E3 ubiquitin ligase MIB2 enhances inflammation by degrading the deubiquitinating enzyme CYLD

A team of researchers at Ehime University revealed that E3 ubiquitin ligase MIB2 enhances inflammation by degrading the deubiquitinating enzyme CYLD. This finding was published on September 20 in The Journal of Biological Chemistry.

The tumor suppressor CYLD lysine 63 deubiquitinase (CYLD) is a deubiquitinating enzyme that suppresses polyubiquitin-dependent signaling pathways, including the proinflammatory and cell growth-promoting NF-κB pathway. Missense mutations in the CYLD gene are present in individuals with syndromes such as multiple familial trichoepithelioma (MFT), but the pathogenic roles of these mutations remain unclear.

Recent studies have shown that CYLD interacts with a RING finger domain protein, mind bomb homologue 2 (MIB2), in the regulation of NOTCH signaling. However, whether or not MIB2 is an E3 ubiquitin ligase that acts on CYLD is unknown. Here, using the cell-free based AlphaScreen and pulldown assays to detect protein-protein interactions, along with immunofluorescence assays and murine Mib2-knockout cells and animals, we demonstrate that MIB2 promotes proteasomal degradation of CYLD and enhances NF-κB signaling.
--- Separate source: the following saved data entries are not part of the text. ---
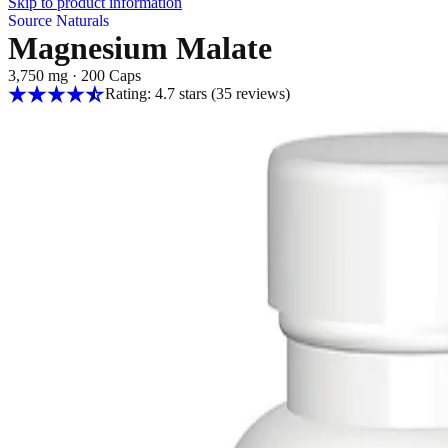
Skip to product information
Source Naturals
Magnesium Malate
3,750 mg
·
200 Caps
Rating: 4.7 stars
(35
reviews
)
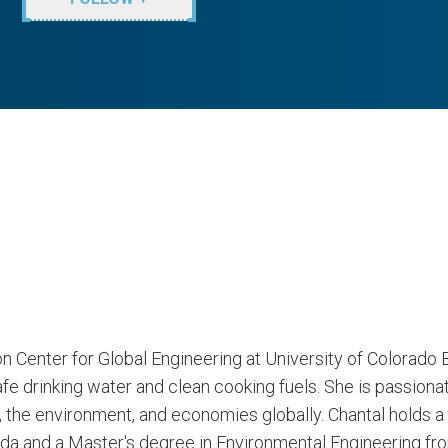
on Center for Global Engineering at University of Colorado B
fe drinking water and clean cooking fuels. She is passionat
 the environment, and economies globally. Chantal holds a 
a and a Master's degree in Environmental Engineering from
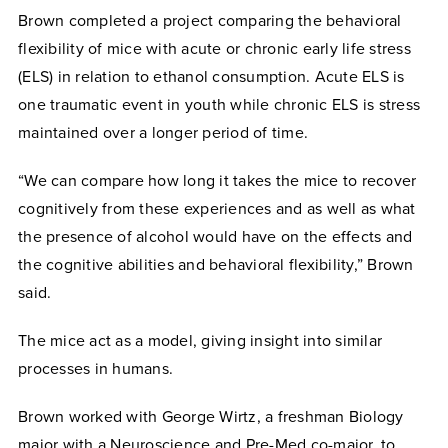
Brown completed a project comparing the behavioral
flexibility of mice with acute or chronic early life stress
(ELS) in relation to ethanol consumption. Acute ELS is
one traumatic event in youth while chronic ELS is stress
maintained over a longer period of time.
“We can compare how long it takes the mice to recover
cognitively from these experiences and as well as what
the presence of alcohol would have on the effects and
the cognitive abilities and behavioral flexibility,” Brown
said.
The mice act as a model, giving insight into similar
processes in humans.
Brown worked with George Wirtz, a freshman Biology
major with a Neuroscience and Pre-Med co-major, to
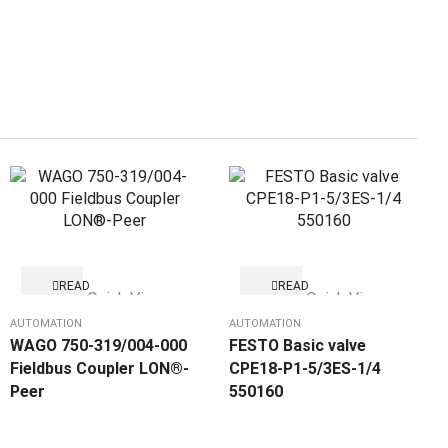
READ
READ
Quick View
Quick View
MORE
MORE
AUTOMATION
AUTOMATION
WAGO 750-319/004-000
FESTO Basic valve
Fieldbus Coupler LON®-
CPE18-P1-5/3ES-1/4
Peer
550160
Of note, arthritic inflammation was suppressed in Mib2-deficient mice. We further observed that the ankyrin repeat in MIB2 interacts with the third CAP domain in CYLD and that MIB2 catalyzes Lys48-linked polyubiquitination of CYLD at Lys-338 and Lys-530. MIB2-dependent CYLD degradation activated NF-κB signaling via tumor necrosis factor alpha (TNF-α) stimulation and the linear ubiquitination assembly complex (LUBAC). Mib2-knockout mice had reduced serum interleukin-6 (IL-6) and exhibited suppressed inflammatory responses in the K/BxN serum-transfer arthritis model.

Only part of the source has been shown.